Global business is changing, and Ozer says the types of topics that students want to study are evolving to follow suit. For example, DBA students are choosing research topics related to the China-led Belt and Road Initiative (BRI), fintech, big data, and data security. They are also opting to produce research on strategic topics such as leadership, innovation and global expansion. “We encourage students to think about the broader impact of their research by considering multiple areas where their research can be used,” says Ozer.

Dr Ridha Wirakusumah, who graduated in 2017, describes his CityU DBA study experience as “the right balance between rigour and relevance”. Conducting high-level research has helped him to become better at presenting ideas in a clear and succinct manner, he says. “I have also become more open to different ways of solving problems by looking at challenges from different viewpoints,” notes Wirakusumah, the president and CEO of an Indonesian bank.

Citing various highlights of the programme, Wirakusumah says he valued the support provided by the DBA faculty, along with access to the University’s library and support facilities. “The faculty is caring and progressive, and always willing to help and be there for you,” Wirakusumah says, noting he also appreciated the way that classroom time was scheduled at weekends instead of evenings. Wirakusumah adds that he didn't expect to make so many meaningful friendships with mentors, professors and his fellow cohort.

Wirakusumah was interested to find out why leading private equity firms constantly deliver superior performances to their portfolio companies.

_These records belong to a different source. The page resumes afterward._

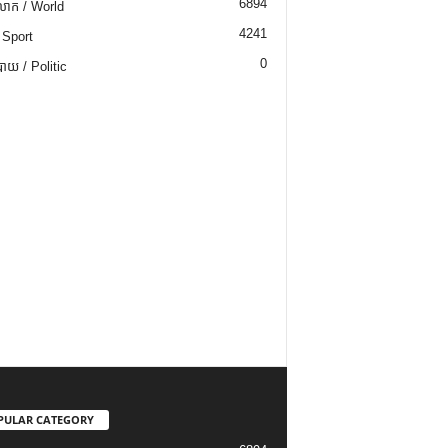
6894
ោក / World
4241
 Sport
0
យ / Politic
PULAR CATEGORY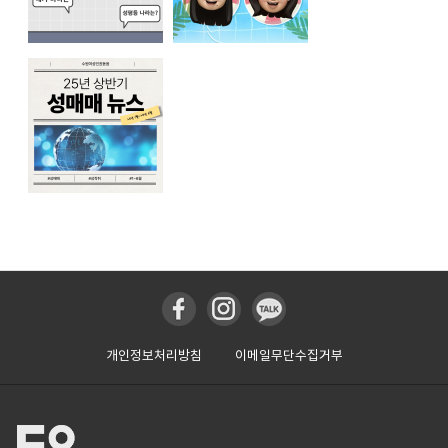
개인정보처리방침
이메일무단수집거부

His research examined the issue from a leadership and management perspective, with a particular emphasis on the operational execution and financial performance of private-equity owned banks in Indonesia. Wirakusumah believes his research can help others to better understand how private equity companies run their portfolio companies, and help regulators and banking practitioners look beyond the numbers when analysing private equity practitioners from an organisational perspective.

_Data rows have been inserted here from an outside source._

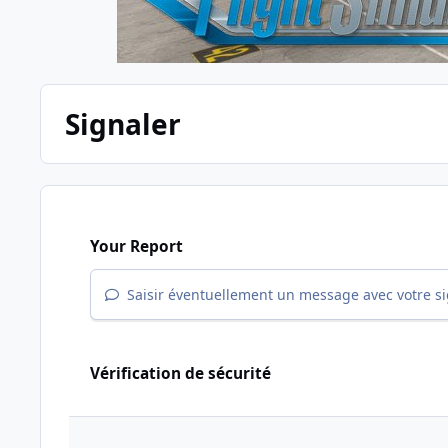
Signaler
Your Report
Saisir éventuellement un message avec votre s
Vérification de sécurité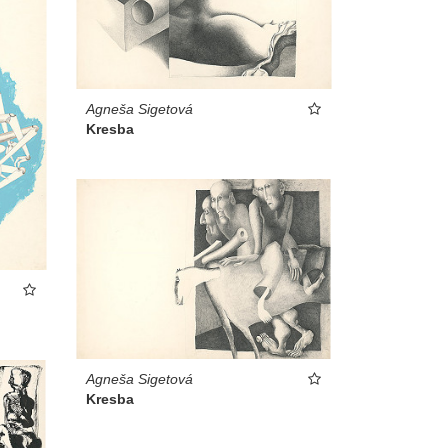
Agneša Sigetová
Kresba
Agneša Sigetová
Kresba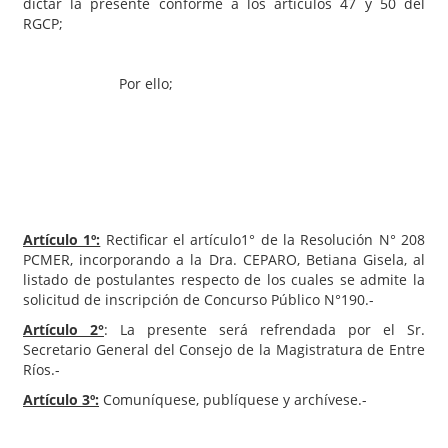
dictar la presente conforme a los artículos 47 y 50 del
RGCP;
Por ello;
EL PRESIDENTE DEL
CONSEJO DE LA MAGISTRATURA DE ENTRE RIOS
RESUELVE:
Artículo 1º:
Rectificar el artículo1° de la Resolución N° 208
PCMER, incorporando a la Dra. CEPARO, Betiana Gisela, al
listado de postulantes respecto de los cuales se admite la
solicitud de inscripción de Concurso Público N°190.-
Artículo 2°
: La presente será refrendada por el Sr.
Secretario General del Consejo de la Magistratura de Entre
Ríos.-
Artículo 3º:
Comuníquese, publíquese y archívese.-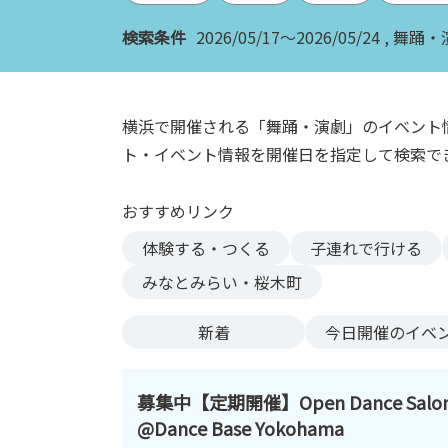
ン
検索条件
2026/05/17～2026/05/24
舞踊・
ク
へ
ス
キ
横浜で開催される「舞踊・演劇」のイベント
ッ
ト・イベント情報を開催日を指定して検索で
プ
記
おすすめリンク
事
本
体験する・つくる
子連れで行ける
体
みなとみらい・桜木町
へ
ス
新着
今日
開催のイベ
キ
ッ
プ
募集中【定期開催】Open Dance Salo
@Dance Base Yokohama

"My research expanded and deepened my understanding of banks, and gave me more than just a quantitative perspective,” says Wirakusumah. “I realised it was important to look through a qualitative lens, too. The strong link between a qualitative and a quantitative perspective proved to be crucial in the context of banking.” It was a wholly satisfying experience, he adds: “I didn’t expect that I would be able to produce a research paper that could potentially add knowledge and perspective to a subject I personally found interesting,” says Wirakusumah.